So all was good going through the lines to get bananas and granola bars, Finisher Medals and such. Some folks were handing out dry t-shirts and I took one.
Finisher Medal for 40th Anniversary of BCBS Run-Expecting More Bling in form of Age Group 2nd Place [Photo by Paul Carlin]

That helped me retain some heat as I had just been running in singlet and shorts. Little did I guess how long it would be before I could claim my gear at the gear check bus. When I got to the area, a number of buses were there already with more arriving. After I did a complete circuit and did not locate my bus, I asked a guy with a 'walkie-talkie' who was in contact with the buses.

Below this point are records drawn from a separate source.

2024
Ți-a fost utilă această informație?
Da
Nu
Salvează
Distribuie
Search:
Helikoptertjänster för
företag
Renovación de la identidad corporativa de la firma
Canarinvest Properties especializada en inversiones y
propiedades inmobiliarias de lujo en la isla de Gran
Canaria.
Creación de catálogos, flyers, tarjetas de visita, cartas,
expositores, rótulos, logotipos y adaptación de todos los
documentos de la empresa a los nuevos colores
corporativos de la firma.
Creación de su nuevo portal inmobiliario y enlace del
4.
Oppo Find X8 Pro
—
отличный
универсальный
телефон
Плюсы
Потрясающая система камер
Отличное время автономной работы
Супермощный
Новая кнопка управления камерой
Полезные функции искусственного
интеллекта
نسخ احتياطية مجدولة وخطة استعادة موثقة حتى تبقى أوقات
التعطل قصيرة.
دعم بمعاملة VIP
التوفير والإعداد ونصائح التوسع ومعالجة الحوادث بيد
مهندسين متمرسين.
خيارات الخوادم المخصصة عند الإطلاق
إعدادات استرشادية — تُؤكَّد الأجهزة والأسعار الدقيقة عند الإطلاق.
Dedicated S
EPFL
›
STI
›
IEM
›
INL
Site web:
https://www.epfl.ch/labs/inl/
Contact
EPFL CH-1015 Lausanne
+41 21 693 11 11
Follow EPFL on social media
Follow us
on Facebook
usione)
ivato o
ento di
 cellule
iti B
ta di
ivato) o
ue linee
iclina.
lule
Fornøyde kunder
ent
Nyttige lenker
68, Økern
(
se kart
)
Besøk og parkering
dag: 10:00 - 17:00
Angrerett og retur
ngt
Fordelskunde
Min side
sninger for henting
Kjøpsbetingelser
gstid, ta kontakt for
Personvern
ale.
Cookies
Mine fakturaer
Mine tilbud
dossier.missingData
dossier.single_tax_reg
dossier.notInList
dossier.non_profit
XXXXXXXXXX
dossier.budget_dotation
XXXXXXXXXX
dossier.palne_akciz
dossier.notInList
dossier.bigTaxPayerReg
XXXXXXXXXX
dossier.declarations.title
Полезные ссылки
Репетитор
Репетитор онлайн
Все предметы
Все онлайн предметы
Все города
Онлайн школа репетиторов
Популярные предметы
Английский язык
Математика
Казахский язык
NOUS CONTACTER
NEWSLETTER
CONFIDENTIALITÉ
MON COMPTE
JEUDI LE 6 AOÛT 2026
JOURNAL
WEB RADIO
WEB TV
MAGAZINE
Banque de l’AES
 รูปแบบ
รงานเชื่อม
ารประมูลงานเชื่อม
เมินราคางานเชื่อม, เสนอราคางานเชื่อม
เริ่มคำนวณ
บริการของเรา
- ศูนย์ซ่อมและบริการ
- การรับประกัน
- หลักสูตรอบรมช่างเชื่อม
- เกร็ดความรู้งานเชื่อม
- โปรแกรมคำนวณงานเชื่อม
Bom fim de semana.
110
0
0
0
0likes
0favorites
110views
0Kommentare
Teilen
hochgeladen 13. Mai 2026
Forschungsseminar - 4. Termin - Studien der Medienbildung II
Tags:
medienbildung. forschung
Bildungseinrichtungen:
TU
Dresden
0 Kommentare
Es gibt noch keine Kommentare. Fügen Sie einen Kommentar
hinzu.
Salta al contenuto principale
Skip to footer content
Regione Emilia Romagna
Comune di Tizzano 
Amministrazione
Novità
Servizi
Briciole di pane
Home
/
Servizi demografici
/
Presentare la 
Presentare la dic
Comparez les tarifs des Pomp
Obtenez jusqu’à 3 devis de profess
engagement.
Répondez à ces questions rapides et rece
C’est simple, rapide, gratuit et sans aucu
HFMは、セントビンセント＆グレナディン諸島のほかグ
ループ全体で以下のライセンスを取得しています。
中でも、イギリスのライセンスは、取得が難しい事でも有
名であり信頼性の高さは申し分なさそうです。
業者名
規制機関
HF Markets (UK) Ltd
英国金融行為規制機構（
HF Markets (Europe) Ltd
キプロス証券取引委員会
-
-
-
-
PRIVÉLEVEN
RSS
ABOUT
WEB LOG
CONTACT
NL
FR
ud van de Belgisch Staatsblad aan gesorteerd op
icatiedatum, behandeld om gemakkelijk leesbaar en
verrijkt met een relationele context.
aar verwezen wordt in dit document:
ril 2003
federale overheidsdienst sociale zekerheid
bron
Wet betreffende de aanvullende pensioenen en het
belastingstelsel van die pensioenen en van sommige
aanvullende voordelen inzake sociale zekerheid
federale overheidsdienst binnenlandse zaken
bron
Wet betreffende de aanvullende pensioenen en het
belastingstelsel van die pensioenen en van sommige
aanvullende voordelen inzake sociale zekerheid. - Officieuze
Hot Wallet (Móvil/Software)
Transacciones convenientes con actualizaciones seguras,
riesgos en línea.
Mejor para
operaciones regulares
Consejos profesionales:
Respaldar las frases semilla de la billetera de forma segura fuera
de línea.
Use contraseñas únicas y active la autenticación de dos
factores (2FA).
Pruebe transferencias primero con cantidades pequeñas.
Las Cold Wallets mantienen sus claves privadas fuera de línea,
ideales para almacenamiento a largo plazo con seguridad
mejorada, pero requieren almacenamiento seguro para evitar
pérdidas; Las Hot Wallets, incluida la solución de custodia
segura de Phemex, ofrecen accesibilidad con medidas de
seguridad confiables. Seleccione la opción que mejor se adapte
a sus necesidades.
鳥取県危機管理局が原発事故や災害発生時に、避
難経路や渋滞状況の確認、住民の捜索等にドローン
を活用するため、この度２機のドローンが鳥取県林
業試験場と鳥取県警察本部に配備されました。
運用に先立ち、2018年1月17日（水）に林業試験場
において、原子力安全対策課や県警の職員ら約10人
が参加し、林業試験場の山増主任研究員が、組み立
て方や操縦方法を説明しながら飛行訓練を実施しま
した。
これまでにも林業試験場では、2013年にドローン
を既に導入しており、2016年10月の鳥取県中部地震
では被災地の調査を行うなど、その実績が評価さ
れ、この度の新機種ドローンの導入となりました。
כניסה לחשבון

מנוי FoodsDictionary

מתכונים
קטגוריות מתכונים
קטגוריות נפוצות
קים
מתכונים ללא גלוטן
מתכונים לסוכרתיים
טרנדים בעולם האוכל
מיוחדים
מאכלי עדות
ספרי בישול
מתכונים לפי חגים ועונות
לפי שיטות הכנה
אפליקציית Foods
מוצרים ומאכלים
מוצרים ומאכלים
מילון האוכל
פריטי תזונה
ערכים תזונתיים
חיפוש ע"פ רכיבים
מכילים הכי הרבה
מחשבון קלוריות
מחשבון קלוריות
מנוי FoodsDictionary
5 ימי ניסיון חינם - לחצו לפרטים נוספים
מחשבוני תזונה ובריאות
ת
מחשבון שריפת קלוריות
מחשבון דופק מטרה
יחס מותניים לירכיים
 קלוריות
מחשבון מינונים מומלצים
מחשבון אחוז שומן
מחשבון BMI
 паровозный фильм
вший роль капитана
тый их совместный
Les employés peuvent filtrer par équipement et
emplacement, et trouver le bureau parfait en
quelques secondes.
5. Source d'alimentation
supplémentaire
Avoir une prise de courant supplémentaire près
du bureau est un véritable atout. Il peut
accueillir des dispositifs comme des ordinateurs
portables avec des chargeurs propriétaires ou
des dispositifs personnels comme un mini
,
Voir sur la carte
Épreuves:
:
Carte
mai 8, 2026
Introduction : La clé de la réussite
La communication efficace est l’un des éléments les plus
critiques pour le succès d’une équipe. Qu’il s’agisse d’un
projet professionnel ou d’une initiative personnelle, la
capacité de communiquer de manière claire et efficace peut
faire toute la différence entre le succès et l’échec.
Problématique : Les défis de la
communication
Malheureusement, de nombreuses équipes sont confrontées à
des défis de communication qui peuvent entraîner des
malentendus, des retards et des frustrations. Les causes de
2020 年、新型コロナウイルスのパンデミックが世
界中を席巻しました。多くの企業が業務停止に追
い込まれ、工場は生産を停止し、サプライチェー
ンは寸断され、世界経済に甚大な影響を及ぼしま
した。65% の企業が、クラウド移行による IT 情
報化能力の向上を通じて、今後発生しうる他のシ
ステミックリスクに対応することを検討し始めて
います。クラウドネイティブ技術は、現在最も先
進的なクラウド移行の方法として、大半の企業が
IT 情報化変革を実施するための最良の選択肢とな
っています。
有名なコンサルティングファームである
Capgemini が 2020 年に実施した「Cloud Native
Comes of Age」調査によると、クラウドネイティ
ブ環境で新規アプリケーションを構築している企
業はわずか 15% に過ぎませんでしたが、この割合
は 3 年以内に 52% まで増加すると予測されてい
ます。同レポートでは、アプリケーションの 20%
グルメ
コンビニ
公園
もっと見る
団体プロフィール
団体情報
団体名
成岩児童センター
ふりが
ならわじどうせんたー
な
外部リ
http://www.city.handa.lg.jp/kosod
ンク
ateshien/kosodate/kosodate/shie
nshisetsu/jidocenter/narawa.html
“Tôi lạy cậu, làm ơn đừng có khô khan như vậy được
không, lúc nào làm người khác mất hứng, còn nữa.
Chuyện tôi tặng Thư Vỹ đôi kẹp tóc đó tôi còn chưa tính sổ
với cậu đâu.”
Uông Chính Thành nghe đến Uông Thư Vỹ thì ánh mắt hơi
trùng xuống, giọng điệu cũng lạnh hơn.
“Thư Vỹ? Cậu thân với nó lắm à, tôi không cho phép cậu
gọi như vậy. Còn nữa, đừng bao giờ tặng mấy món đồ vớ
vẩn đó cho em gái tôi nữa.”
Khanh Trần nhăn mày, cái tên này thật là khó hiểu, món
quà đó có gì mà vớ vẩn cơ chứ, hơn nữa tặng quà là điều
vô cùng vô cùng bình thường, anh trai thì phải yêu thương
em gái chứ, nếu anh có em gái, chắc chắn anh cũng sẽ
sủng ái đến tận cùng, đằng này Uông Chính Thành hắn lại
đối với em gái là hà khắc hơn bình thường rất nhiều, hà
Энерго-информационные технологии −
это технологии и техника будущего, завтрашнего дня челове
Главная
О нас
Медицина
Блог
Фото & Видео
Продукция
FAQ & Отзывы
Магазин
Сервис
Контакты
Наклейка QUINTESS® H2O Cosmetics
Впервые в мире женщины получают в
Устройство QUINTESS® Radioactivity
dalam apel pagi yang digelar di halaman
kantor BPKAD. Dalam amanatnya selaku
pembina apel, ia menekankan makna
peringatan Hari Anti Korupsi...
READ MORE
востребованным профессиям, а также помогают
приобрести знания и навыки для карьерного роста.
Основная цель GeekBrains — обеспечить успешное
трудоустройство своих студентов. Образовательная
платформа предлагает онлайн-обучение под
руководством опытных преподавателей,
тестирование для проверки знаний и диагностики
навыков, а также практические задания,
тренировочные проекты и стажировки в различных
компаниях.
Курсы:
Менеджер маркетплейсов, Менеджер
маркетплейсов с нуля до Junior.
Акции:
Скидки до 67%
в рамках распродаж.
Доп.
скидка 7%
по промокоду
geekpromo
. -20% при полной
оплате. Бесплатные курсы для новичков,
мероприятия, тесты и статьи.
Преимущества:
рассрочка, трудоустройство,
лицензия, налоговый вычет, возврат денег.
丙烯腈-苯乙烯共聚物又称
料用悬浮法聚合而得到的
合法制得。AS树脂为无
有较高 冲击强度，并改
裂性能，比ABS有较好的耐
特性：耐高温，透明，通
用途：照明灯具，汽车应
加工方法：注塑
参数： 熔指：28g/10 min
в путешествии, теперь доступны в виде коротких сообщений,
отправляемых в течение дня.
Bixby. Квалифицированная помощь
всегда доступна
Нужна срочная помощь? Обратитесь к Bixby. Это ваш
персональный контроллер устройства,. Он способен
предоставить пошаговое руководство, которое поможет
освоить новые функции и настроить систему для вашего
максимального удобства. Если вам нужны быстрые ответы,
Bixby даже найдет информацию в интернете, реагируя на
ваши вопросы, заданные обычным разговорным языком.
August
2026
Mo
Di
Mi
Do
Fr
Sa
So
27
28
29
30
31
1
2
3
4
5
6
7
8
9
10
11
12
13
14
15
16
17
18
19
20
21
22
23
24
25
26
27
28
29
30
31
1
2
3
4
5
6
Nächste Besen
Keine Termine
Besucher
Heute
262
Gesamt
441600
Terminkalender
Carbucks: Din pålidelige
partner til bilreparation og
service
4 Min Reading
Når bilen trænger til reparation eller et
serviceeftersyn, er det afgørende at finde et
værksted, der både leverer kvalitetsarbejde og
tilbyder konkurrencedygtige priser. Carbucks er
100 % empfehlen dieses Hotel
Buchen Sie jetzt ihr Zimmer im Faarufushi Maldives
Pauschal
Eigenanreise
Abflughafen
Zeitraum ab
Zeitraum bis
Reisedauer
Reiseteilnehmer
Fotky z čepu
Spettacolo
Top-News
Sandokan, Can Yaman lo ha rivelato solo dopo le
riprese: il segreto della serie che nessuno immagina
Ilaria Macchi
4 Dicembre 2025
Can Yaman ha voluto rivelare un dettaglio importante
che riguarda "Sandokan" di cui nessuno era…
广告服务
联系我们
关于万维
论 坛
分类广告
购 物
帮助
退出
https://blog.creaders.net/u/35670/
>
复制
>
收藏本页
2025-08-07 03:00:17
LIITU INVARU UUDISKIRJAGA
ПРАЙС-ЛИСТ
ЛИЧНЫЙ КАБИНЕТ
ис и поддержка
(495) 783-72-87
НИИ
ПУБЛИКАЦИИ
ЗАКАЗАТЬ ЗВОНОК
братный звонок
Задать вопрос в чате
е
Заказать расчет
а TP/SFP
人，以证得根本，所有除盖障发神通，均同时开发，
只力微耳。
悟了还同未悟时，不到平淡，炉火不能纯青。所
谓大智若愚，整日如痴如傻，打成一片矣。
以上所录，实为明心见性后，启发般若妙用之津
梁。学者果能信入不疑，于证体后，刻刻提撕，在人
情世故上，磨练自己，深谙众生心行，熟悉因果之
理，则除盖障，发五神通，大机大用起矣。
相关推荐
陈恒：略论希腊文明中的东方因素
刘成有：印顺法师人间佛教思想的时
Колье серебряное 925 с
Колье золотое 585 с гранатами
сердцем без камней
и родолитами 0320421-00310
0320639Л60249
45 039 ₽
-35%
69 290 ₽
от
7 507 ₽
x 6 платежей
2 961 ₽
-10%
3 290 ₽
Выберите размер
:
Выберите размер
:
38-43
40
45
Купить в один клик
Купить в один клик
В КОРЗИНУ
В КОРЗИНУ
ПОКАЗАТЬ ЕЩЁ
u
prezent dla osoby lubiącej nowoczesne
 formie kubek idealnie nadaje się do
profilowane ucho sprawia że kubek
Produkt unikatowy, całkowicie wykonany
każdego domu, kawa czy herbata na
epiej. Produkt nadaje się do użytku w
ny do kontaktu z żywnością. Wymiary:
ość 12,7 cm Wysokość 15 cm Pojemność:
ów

He said one of the buses got off the Expressway too soon and three buses followed that one. It hasn't happened in 20 years! My bus was one of them. He said it could take then a half hour to get back around and up onto the Expressway again so they could exit to the Navy Yard. A growing crowd of similarly unlucky runners mingled about. Luckily it was now about 60 degrees so even with the light ran people were not shivering (much). In the end it was an extra 40 minutes to get our gear. A rare miscue on an otherwise flawless performance by the BCBS10 crew. No harm done. I followed the crowd back to the Broad Street Line Subway stop at NRG, hopped on the first train that stopped , retrieved my car from the end of the line at Fern Rock and got back to the apartment pushing the check out time. I texted my host who said take as much time as you need. So I took a nice, warm shower, packed up my stuff and hit the road.  As is my wont, I planned on a long day in the saddle to get home that evening. I ran into no problems and pulled into my driveway around 10:30 pm none the worse for wear, and happy to have another great bucket race in the collection!

How Did Masters Runners Do Generally?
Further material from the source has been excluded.